Redéploiement économique selon la CGAS

  • L’économie doit être diversifiée par le développement de secteurs tels que la haute technologie, l’industrie de pointe, les activités internationales, la recherche. Il faut veiller au maintien de l’équilibre des secteurs économiques.
  • Les secteurs socialement utiles et porteurs d’avenir tels que la protection de l’environnement, le recyclage des matériaux, l’énergie renouvelable, les technologies de pointe doivent bénéficier d’investissements importants. En même temps, un territoire doit donner l’opportunité à toutes celles et tous ceux qui y vivent d’occuper un emploi correspondant à leurs attentes et à leurs capacités, ou de pouvoir se former pour occuper les nouveaux emplois créés. Les efforts pour créer des emplois très qualifiés doivent aller de pair avec le maintien d’emplois demandant moins de qualifications, mais qui peuvent être utiles, pour autant que les conditions de travail soient améliorées et une formation de base assurée
  • La reprise de la construction doit être encouragée et orientée vers la satisfaction des besoins sociaux existants, par la construction de 3000 HBM, la rénovation du parc immobilier, l’amélioration des transports publics. Les projets à caractère spéculatif doivent être refusés.
  • Genève doit jouer son rôle de pôle régional important ce qui implique la prise en considération systématique de la dimension régionale.
  • L’orientation professionnelle, le recyclage, le perfectionnement et la formation sont autant de domaines où des efforts importants sont indispensables.

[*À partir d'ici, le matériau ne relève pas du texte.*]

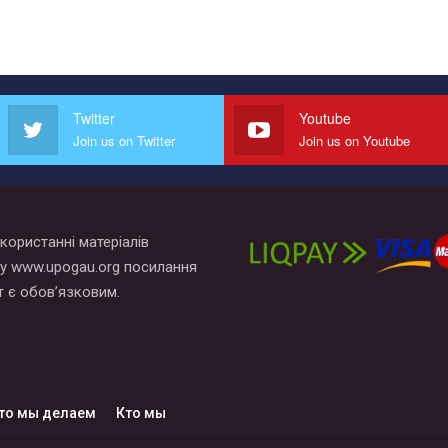
Twitter
Youtube
Join us on Twitter
Join us on Youtube
користанні матеріалів
у www.upogau.org посилання
т є обов’язковим.
то мы делаем
Кто мы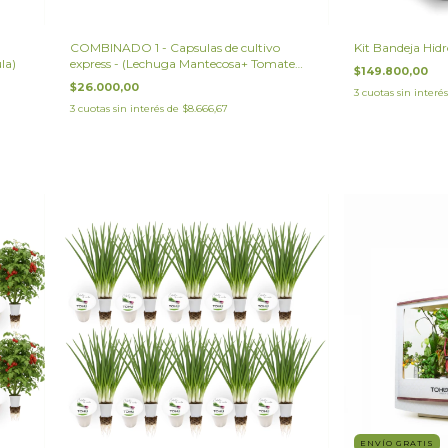
COMBINADO 1 - Capsulas de cultivo
Kit Bandeja Hid
la)
express - (Lechuga Mantecosa+ Tomate
$149.800,00
Cherry Gourmet+ Puerro)
$26.000,00
3
cuotas sin interé
3
cuotas sin interés de
$8.666,67
ENVÍO GRATIS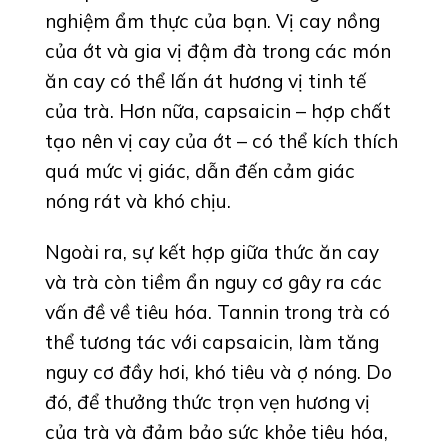
nghiệm ẩm thực của bạn. Vị cay nồng
của ớt và gia vị đậm đà trong các món
ăn cay có thể lấn át hương vị tinh tế
của trà. Hơn nữa, capsaicin – hợp chất
tạo nên vị cay của ớt – có thể kích thích
quá mức vị giác, dẫn đến cảm giác
nóng rát và khó chịu.
Ngoài ra, sự kết hợp giữa thức ăn cay
và trà còn tiềm ẩn nguy cơ gây ra các
vấn đề về tiêu hóa. Tannin trong trà có
thể tương tác với capsaicin, làm tăng
nguy cơ đầy hơi, khó tiêu và ợ nóng. Do
đó, để thưởng thức trọn vẹn hương vị
của trà và đảm bảo sức khỏe tiêu hóa,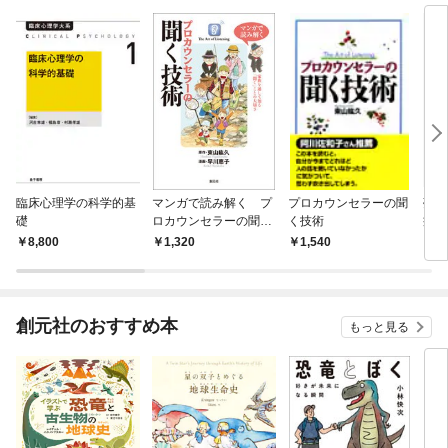
臨床心理学の科学的基
マンガで読み解く プ
プロカウンセラーの聞
夢分
礎
ロカウンセラーの聞く
く技術
症状
技術
8,800
1,320
1,540
3,
創元社のおすすめ本
もっと見る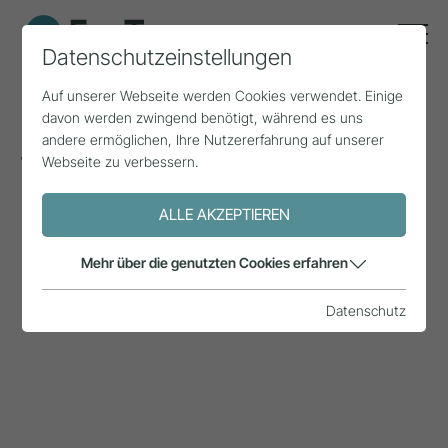
Datenschutzeinstellungen
Auf unserer Webseite werden Cookies verwendet. Einige
davon werden zwingend benötigt, während es uns
Sommersaison 2024
andere ermöglichen, Ihre Nutzererfahrung auf unserer
Webseite zu verbessern.
ALLE AKZEPTIEREN
Mehr über die genutzten Cookies erfahren
Datenschutz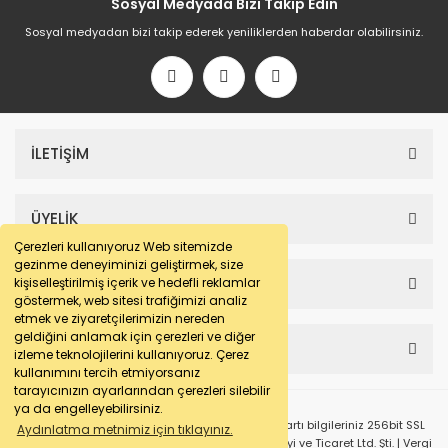
Sosyal Medyada Bizi Takip Edin
Sosyal medyadan bizi takip ederek yeniliklerden haberdar olabilirsiniz.
İLETİŞİM
ÜYELİK
Çerezleri kullanıyoruz Web sitemizde
gezinme deneyiminizi geliştirmek, size
SAYFALAR
kişiselleştirilmiş içerik ve hedefli reklamlar
göstermek, web sitesi trafiğimizi analiz
etmek ve ziyaretçilerimizin nereden
geldiğini anlamak için çerezleri ve diğer
HESABIM
izleme teknolojilerini kullanıyoruz. Çerez
kullanımını tercih etmiyorsanız
tarayıcınızın ayarlarından çerezleri silebilir
ya da engelleyebilirsiniz.
© e-makarna.com Tüm Hakları Saklıdır. Kredi kartı bilgileriniz 256bit SSL
Aydınlatma metnimiz için tıklayınız.
sertifikası ile korunmaktadır. Pasfil Makine Sanayi ve Ticaret Ltd. Şti. | Vergi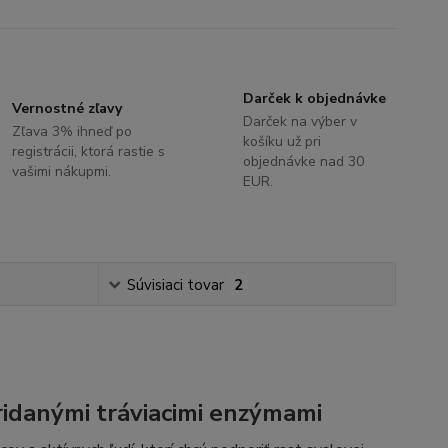
Darček k objednávke
Vernostné zľavy
Darček na výber v
Zľava 3% ihneď po
košíku už pri
registrácii, ktorá rastie s
objednávke nad 30
vašimi nákupmi.
EUR.
Súvisiaci tovar
2
ridanými tráviacimi enzýmami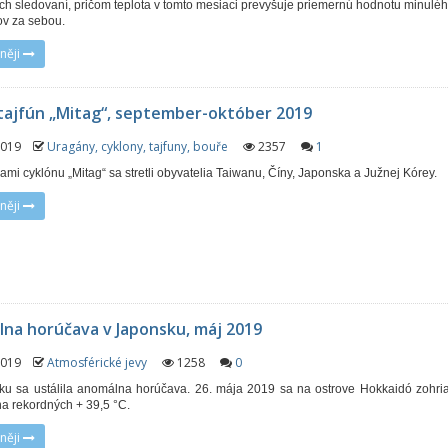
ých sledovaní, pričom teplota v tomto mesiaci prevyšuje priemernú hodnotu minuléh
ov za sebou.
něji
 tajfún „Mitag“, september-október 2019
 2019
Uragány, cyklony, tajfuny, bouře
2357
1
ami cyklónu „Mitag“ sa stretli obyvatelia Taiwanu, Číny, Japonska a Južnej Kórey.
něji
na horúčava v Japonsku, máj 2019
 2019
Atmosférické jevy
1258
0
u sa ustálila anomálna horúčava. 26. mája 2019 sa na ostrove Hokkaidó zohria
a rekordných + 39,5 °C.
něji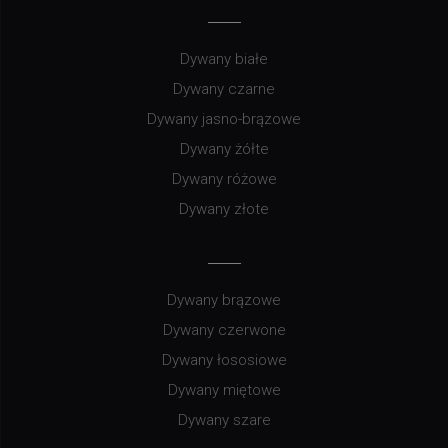
Dywany białe
Dywany czarne
Dywany jasno-brązowe
Dywany żółte
Dywany różowe
Dywany złote
Dywany brązowe
Dywany czerwone
Dywany łososiowe
Dywany miętowe
Dywany szare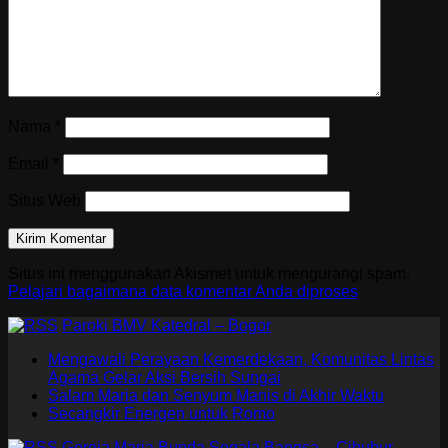
Nama
*
Email
*
Situs Web
Situs ini menggunakan Akismet untuk mengurangi spam.
Pelajari bagaimana data komentar Anda diproses
Paroki BMV Katedral – Bogor
Mengawali Perayaan Kemerdekaan, Komunitas Lintas
Agama Gelar Aksi Bersih Sungai
Salam Maria dan Senyum Manis di Akhir Waktu
Secangkir Energen untuk Romo
Gereja Maria Bunda Segala Bangsa – Cibubur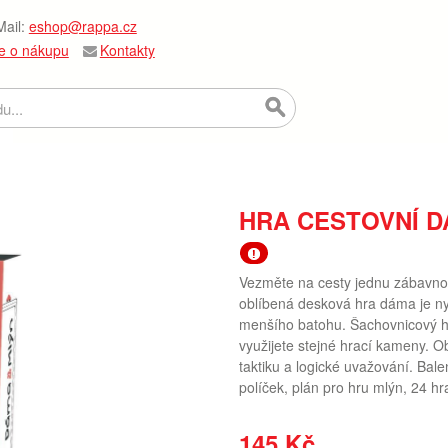
ail:
eshop@rappa.cz
e o nákupu
Kontakty
HRA CESTOVNÍ D
Vezměte na cesty jednu zábavnou 
oblíbená desková hra dáma je nyn
menšího batohu. Šachovnicový her
využijete stejné hrací kameny. Obě
taktiku a logické uvažování. Bale
políček, plán pro hru mlýn, 24 h
145 Kč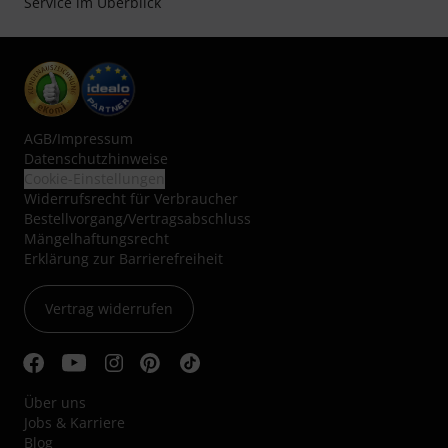
Service im Überblick
AGB
/
Impressum
Datenschutzhinweise
Cookie-Einstellungen
Widerrufsrecht für Verbraucher
Bestellvorgang/Vertragsabschluss
Mängelhaftungsrecht
Erklärung zur Barrierefreiheit
Vertrag widerrufen
Über uns
Jobs & Karriere
Blog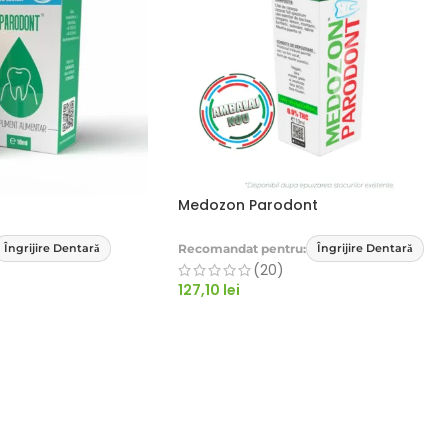
Medozon Parodont
Recomandat pentru:
Îngrijire Dentară
Îngrijire Dentară
(20)
127,10
lei
OȘ
ADAUGĂ ÎN COȘ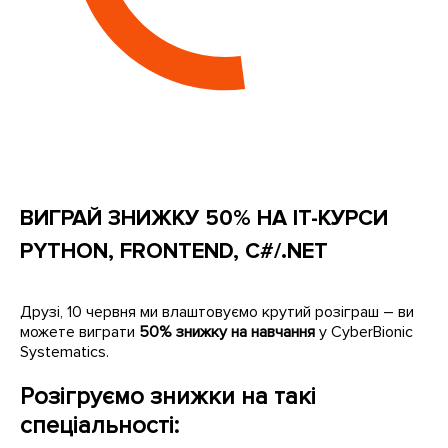
ВИГРАЙ ЗНИЖКУ 50% НА ІТ-КУРСИ
PYTHON, FRONTEND, C#/.NET
Друзі, 10 червня ми влаштовуємо крутий розіграш – ви
можете виграти
50% знижку на навчання
у CyberBionic
Systematics.
Розігруємо знижки на такі
спеціальності:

De plus, pour que le redéploiement économique serve la population du canton et de la région, les revendications syndicales prioritaires suivantes doivent être prises en considération et réalisées :

  1. la durée du travail doit être réduite dans une proportion importante, à travers notamment des mesures de partage du travail
  2. le niveau du pouvoir d’achat doit être maintenu (compensation intégrale du coût de la vie) en utilisant des mécanismes qui privilégient le pouvoir d’achat des bas et des moyens salaires
  3. l’introduction de libre circulation des personnes, à laquelle nous sommes favorables, doit impérativement être assortie d’un renforcement des droits syndicaux, avec en particulier l’introduction d’un contrôle syndical sur les embauches, les licenciements, l’organisation du travail et les conditions d’hygiène et de sécurité
  4. la proportion des salariées et des salariés couverts par une convention collective de travail doit être élargie, avec pour objectif de parvenir à la conclusion de conventions collectives de travail dans la totalité des secteurs économiques. Toute mise en cause de convention collective de travail sera combattue et les conditions permettant l’extension des CCT doivent être assouplies
  5. Nous rappelons notre demande pour que soit mis en place un observatoire régional de l’emploi et des revenus
  6. L’obligation faite aux entreprises d’annoncer les licenciements longtemps à l’avance doit être renforcée.